Architectural Overview#
The benchmark is constructed in a modular fashion, with each module configured via a .yaml
config using Hydra.
The predominant ingredients are:
Datasets: The benchmark supports a variety of datasets, described in Dataset and documented in protein_workshop.datasets
Models: The benchmark supports a variety of models, described in Models and documented in protein_workshop.models
Tasks: The benchmark supports a variety of tasks, described in Tasks and documented in protein_workshop.tasks
Features: The benchmark supports a variety of features, described in Features and documented in protein_workshop.features
Datasets#
Protein
and ProteinBatch
Data structures#
We make extensive use of Graphein for data processing and featurisation in the framework.
To familiarise yourself with the data structures used in the framework, please see the
tutorials provided by Graphein. In essence, these objects inherit from torch_geometric.data.Data
and torch_geometric.data.Batch
respectively, and are used to represent a single protein or a batch of proteins.
ProteinDataModule
Base classes#
The framework provides base classes for datasets and datamodules, which can be extended to create new datasets.
The datamodule is the only object that needs to be configured to add a new dataset. The proteinworkshop.datasets.base.ProteinDataModule
class is a subclass of pytorch_lightning.LightningDataModule
and is used to represent a datamodule for a dataset of proteins. This class is used to create dataloaders for training, validation and testing.
To do so, the datamodule for the new dataset should inherit from proteinworkshop.datasets.base.ProteinDataModule
and implement the following methods:
proteinworkshop.datasets.base.ProteinDataModule.parse_dataset()
(optionally)
proteinworkshop.datasets.base.ProteinDataModule.parse_labels()
(optionally)
proteinworkshop.datasets.base.ProteinDataModule.exclude_pdbs()
proteinworkshop.datasets.base.ProteinDataModule.train_dataset()
proteinworkshop.datasets.base.ProteinDataModule.val_dataset()
proteinworkshop.datasets.base.ProteinDataModule.test_dataset()
proteinworkshop.datasets.base.ProteinDataModule.train_dataloader()
proteinworkshop.datasets.base.ProteinDataModule.val_dataloader()
proteinworkshop.datasets.base.ProteinDataModule.test_dataloader()

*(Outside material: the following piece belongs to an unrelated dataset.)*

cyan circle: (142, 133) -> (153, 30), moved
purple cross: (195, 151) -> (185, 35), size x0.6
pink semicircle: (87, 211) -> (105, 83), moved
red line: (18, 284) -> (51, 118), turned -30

The methods proteinworkshop.datasets.base.ProteinDataModule.train_dataset()
, proteinworkshop.datasets.base.ProteinDataModule.val_dataset()
and proteinworkshop.datasets.base.ProteinDataModule.test_dataset()

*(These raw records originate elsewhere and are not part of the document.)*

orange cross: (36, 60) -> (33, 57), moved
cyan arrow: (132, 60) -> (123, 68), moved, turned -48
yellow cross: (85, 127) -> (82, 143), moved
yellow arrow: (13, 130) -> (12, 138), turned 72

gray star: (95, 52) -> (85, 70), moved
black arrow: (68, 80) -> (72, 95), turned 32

should return a proteinworkshop.datasets.base.ProteinDataset
object, which is a subclass of torch.utils.data.Dataset
and is used to represent a dataset of proteins.

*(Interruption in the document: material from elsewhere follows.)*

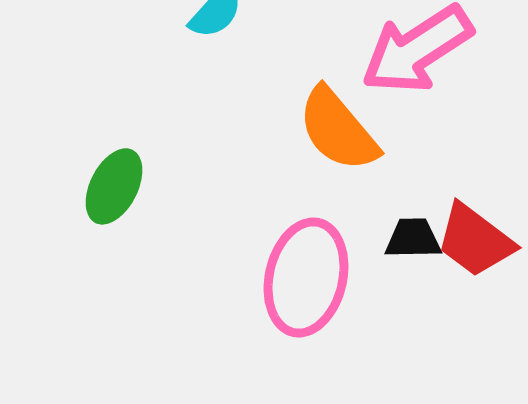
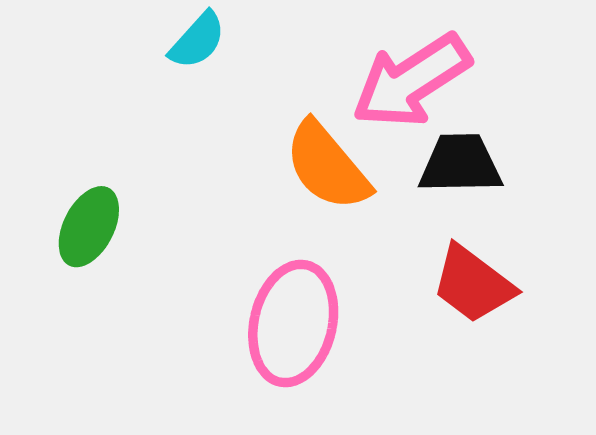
black trapezoid: (413, 238) -> (460, 164), moved, size x1.4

The methods proteinworkshop.datasets.base.ProteinDataModule.train_dataloader()
, proteinworkshop.datasets.base.ProteinDataModule.val_dataloader()
and proteinworkshop.datasets.base.ProteinDataModule.test_dataloader()
should return a graphein.protein.tensor.dataloader.ProteinDataLoader
object, which is used to represent a dataloader for a dataset of proteins.
The methods proteinworkshop.datasets.base.ProteinDataModule.download()
proteinworkshop.datasets.base.ProteinDataModule.parse_dataset()
, handles all of the dataset-specific logic for downloading, and parsing labels, ids/filenames and chains.
Models#
proteinworkshop.models.base.BaseModel
and proteinworkshop.models.base.BenchMarkModel
Base classes#
These objects orchestrate model training and validation logic. The proteinworkshop.models.base.BaseModel
class is a subclass of pytorch_lightning.LightningModule
.
The proteinworkshop.models.base.BenchMarkModel
class is a subclass of proteinworkshop.models.base.BaseModel
and is used as the primary orchestrator in the framework.
To use a different structural encoder, the user should overwrite proteinworkshop.models.base.BenchMarkModel.encoder
with a new encoder class. The encoder class should be a subclass of torch.nn.Module
and should implement the following methods:
The forward method should be of the form:
from proteinworkshop.types import EncoderOutput
def forward(self, x: [Batch, ProteinBatch]) -> EncoderOutput:
node_emb = x.x
graph_emb = self.readout(node_emb, x.batch)
return EncoderOutput({"node_embedding": node_emb, "graph_embedding": graph_embedding})
Consuming a Batch object and returning a dictionary with keys node_embedding
and graph_embedding
.
Note
Both keys in the output dictionary are not required to be present, depending on whether the task is node-level or graph-level.